Directions:
Transcribe each line of the records below exactly, excluding any embedded images.

(Saved entries)
━━━━━━━━

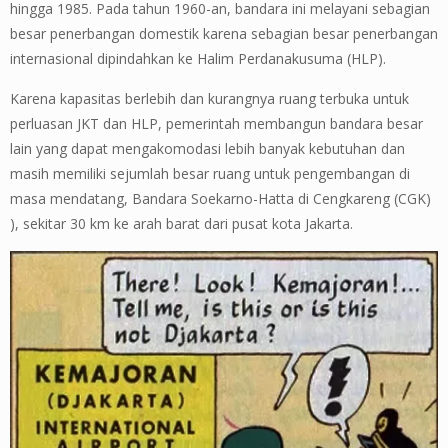
hingga 1985. Pada tahun 1960-an, bandara ini melayani sebagian
besar penerbangan domestik karena sebagian besar penerbangan
internasional dipindahkan ke Halim Perdanakusuma (HLP).
Karena kapasitas berlebih dan kurangnya ruang terbuka untuk
perluasan JKT dan HLP, pemerintah membangun bandara besar
lain yang dapat mengakomodasi lebih banyak kebutuhan dan
masih memiliki sejumlah besar ruang untuk pengembangan di
masa mendatang, Bandara Soekarno-Hatta di Cengkareng (CGK)
), sekitar 30 km ke arah barat dari pusat kota Jakarta.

━━━━━━━━

Task result:
hingga 1985. Pada tahun 1960-an, bandara ini melayani sebagian
besar penerbangan domestik karena sebagian besar penerbangan
internasional dipindahkan ke Halim Perdanakusuma (HLP).
Karena kapasitas berlebih dan kurangnya ruang terbuka untuk
perluasan JKT dan HLP, pemerintah membangun bandara besar
lain yang dapat mengakomodasi lebih banyak kebutuhan dan
masih memiliki sejumlah besar ruang untuk pengembangan di
masa mendatang, Bandara Soekarno-Hatta di Cengkareng (CGK)
), sekitar 30 km ke arah barat dari pusat kota Jakarta.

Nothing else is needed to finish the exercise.